The film originated in a letter written by the dancer Nijinsky and collated in a book called "The Diary of Nijinsky" that documents the process of someone developing schizophrenia. One particular letter called ‘Letter to Mankind’, was read out and recorded as a simple means of creating a ‘score’. I worked with a dancer to transcribe/translate this score into movement, and later object, print and image. The attempt to translate this text became a conversation about the impossibility of translation, and the need to avoid a translation that had a singular form, instead working with ‘attempts’ at translation; smaller exercises or approaches that might present multiple ways of approaching the text. These attempts were developed into choreographies—some simple, others more complex– that were then filmed in a theatre space that at the time of filming was unfinished.

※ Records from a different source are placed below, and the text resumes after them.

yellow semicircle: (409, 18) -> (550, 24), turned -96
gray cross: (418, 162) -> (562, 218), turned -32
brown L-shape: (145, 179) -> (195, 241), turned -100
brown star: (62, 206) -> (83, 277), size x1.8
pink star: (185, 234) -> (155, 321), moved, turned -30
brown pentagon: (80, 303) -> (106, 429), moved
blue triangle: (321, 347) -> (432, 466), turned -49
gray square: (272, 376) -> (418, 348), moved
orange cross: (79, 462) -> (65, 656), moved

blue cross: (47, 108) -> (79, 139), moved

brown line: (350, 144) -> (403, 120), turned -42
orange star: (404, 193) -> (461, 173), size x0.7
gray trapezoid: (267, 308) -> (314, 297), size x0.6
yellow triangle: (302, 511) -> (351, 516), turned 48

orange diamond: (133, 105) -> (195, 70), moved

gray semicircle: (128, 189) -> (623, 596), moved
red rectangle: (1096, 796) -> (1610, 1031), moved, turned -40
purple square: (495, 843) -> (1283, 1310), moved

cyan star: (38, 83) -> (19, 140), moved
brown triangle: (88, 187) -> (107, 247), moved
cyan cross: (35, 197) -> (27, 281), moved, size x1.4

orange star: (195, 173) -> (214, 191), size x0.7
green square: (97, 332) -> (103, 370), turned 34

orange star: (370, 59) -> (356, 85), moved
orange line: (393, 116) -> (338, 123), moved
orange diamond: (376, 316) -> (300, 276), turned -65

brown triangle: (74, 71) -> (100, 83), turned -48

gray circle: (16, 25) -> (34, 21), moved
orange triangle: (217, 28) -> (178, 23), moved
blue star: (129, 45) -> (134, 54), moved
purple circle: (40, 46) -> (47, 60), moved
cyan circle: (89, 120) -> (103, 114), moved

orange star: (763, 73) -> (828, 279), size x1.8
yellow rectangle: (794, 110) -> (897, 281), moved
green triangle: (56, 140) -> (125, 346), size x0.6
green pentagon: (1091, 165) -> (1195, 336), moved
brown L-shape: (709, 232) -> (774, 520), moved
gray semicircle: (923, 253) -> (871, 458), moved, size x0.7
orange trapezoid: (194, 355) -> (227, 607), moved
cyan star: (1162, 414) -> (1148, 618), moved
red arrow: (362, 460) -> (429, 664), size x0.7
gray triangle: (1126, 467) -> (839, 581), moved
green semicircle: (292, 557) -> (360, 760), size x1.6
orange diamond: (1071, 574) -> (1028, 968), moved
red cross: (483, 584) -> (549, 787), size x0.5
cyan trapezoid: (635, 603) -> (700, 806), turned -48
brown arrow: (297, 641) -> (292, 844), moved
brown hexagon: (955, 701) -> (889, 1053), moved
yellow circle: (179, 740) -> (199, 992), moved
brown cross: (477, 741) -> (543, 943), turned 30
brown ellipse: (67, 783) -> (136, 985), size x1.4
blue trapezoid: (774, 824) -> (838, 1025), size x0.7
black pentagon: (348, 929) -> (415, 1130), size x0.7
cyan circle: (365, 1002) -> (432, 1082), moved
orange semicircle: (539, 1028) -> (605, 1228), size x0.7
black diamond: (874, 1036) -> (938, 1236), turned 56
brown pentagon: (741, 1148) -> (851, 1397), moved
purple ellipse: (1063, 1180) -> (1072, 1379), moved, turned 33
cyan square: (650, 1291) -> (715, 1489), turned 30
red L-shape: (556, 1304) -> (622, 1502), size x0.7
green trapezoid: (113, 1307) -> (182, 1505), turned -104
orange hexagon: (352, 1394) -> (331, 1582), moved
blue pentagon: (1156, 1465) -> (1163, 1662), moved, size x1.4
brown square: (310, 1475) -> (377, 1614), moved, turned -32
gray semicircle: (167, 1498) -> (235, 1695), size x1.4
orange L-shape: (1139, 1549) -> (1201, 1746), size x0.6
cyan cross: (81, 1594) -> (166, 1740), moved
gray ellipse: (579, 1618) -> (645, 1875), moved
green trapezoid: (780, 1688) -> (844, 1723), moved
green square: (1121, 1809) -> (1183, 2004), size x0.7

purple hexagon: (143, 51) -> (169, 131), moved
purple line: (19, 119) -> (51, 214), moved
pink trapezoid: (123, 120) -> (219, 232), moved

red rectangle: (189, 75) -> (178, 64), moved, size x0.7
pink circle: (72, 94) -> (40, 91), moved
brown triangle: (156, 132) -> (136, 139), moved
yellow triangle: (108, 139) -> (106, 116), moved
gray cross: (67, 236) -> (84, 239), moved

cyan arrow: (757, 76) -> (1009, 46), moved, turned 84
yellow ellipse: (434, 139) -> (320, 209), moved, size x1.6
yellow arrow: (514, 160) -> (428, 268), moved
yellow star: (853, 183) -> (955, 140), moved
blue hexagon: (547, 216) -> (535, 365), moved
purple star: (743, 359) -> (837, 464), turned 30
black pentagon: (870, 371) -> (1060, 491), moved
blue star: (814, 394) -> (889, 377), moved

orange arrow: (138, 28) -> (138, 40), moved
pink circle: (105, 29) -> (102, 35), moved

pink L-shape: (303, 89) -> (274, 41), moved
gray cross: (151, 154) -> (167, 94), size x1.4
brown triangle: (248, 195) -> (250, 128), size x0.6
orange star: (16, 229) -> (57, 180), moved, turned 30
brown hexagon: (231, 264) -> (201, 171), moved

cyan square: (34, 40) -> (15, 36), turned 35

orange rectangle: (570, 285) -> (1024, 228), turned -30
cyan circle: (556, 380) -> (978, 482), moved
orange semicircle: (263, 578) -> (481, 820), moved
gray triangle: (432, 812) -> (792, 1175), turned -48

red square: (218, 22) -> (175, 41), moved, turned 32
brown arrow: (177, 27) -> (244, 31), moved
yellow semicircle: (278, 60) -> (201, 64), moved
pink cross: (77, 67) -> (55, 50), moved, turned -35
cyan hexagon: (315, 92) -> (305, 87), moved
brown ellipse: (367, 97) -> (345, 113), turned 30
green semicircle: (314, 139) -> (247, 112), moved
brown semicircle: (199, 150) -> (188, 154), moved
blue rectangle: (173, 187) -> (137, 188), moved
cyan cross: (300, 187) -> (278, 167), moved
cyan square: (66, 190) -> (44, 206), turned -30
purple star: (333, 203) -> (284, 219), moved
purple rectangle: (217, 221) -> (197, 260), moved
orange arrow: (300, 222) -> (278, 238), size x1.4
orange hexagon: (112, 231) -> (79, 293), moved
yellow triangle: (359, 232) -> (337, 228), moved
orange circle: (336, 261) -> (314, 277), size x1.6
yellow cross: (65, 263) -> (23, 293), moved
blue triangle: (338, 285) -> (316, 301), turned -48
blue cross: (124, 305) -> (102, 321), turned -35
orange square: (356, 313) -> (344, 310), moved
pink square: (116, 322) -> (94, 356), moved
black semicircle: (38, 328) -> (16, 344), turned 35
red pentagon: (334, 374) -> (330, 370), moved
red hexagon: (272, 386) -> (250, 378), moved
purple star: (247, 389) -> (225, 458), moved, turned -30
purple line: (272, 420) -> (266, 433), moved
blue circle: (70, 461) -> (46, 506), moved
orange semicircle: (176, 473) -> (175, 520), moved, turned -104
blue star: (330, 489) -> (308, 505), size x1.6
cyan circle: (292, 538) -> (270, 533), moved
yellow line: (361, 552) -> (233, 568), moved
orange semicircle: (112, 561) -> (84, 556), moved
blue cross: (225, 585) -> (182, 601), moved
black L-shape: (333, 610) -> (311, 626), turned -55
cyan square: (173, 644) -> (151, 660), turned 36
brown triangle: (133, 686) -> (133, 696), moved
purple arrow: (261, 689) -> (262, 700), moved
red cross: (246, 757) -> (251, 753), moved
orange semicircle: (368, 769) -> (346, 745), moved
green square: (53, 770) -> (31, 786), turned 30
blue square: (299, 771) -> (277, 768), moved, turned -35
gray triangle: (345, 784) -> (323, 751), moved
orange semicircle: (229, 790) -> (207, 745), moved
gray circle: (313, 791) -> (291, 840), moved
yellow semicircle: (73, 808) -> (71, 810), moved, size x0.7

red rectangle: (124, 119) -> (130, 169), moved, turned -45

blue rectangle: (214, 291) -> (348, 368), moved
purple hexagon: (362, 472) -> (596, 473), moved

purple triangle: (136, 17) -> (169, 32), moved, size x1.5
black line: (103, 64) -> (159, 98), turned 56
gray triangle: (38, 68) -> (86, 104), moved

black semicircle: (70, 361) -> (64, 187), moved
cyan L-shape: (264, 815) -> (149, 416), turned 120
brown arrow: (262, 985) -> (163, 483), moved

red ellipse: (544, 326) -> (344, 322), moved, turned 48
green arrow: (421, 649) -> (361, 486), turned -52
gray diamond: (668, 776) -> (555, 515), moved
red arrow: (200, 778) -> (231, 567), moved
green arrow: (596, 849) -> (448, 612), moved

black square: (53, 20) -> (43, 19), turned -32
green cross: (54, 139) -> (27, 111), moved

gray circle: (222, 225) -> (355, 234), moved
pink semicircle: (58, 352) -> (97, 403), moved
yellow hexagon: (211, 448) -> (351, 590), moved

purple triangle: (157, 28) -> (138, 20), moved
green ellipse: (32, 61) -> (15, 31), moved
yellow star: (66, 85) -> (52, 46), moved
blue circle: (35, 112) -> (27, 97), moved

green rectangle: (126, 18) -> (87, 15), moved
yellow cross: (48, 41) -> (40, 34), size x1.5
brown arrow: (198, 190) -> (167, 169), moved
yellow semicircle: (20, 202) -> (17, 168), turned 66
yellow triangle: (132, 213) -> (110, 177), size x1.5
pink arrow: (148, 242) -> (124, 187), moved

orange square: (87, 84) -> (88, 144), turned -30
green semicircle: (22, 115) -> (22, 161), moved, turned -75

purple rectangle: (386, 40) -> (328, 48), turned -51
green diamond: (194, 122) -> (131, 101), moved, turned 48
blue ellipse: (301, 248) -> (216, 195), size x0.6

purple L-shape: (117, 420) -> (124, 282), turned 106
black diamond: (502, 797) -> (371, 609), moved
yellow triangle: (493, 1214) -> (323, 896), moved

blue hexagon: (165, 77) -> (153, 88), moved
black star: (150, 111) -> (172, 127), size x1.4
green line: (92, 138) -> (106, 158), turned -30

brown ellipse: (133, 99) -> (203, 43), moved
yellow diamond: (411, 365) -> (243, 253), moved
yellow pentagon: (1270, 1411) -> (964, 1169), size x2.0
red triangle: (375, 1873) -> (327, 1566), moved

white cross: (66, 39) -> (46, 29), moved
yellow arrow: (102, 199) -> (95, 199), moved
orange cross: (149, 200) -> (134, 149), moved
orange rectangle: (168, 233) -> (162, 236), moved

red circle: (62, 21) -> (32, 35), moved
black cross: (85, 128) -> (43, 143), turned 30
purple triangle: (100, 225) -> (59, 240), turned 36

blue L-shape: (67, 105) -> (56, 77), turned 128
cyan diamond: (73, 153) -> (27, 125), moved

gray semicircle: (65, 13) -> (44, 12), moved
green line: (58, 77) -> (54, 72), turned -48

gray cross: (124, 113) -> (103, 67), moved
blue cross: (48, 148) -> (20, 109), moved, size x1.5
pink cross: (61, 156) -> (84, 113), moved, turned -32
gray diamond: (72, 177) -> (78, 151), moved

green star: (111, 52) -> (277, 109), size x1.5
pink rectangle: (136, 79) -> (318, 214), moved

The piece was an exercise in translating something from one form (text) into another—in this case movement. This attempt activated a set of discussions, exercises and forms that created a series of moving images that in its initial stage in the editing process keeps asking me WHY? I am in the middle of trying to thread together, through editing, the final form of the work that might find some answer within itself through structure, time and rhythm.


TIFFIN


This work is a series of 36 ink portraits mounted to a wall in grid arrangement of 6 X 6. Each portrait is on a piece of 8 x !4 white paper and mounted with no visible fastening device. Every portrait consists of a human figure from the neck up with a word written in various orientation on each paper. Some portraits have ink wash as a background with more graphic lines over top while others have a blank ground or wash borders varying in saturation with line brushwork of the figure overtop. All portraits are executed in black ink with varying levels of saturation. Each portrait is painted with a brush with little variation in thickness of line and texture, making them considerable as drawings. The method of the artist was to start with a word or name and then continue the portrait based on the name. This makes it conceptual. The figures vary in race and sex. Sometimes the names seem suited to the sex and sometimes the names aren’t even names at all but ideas of a word association to the type of person that that person may be. The reason why these portraits were executed was that the artist had an idea to convey content and form to a viewer. The artist wished to further his technical abilities as a portrait artist and wanted to use ink as a way of practicing. The reason why these were not done in another medium was due to economic circumstances (the price of material) and therefore these portraits can be read as evidence of social status within collective society.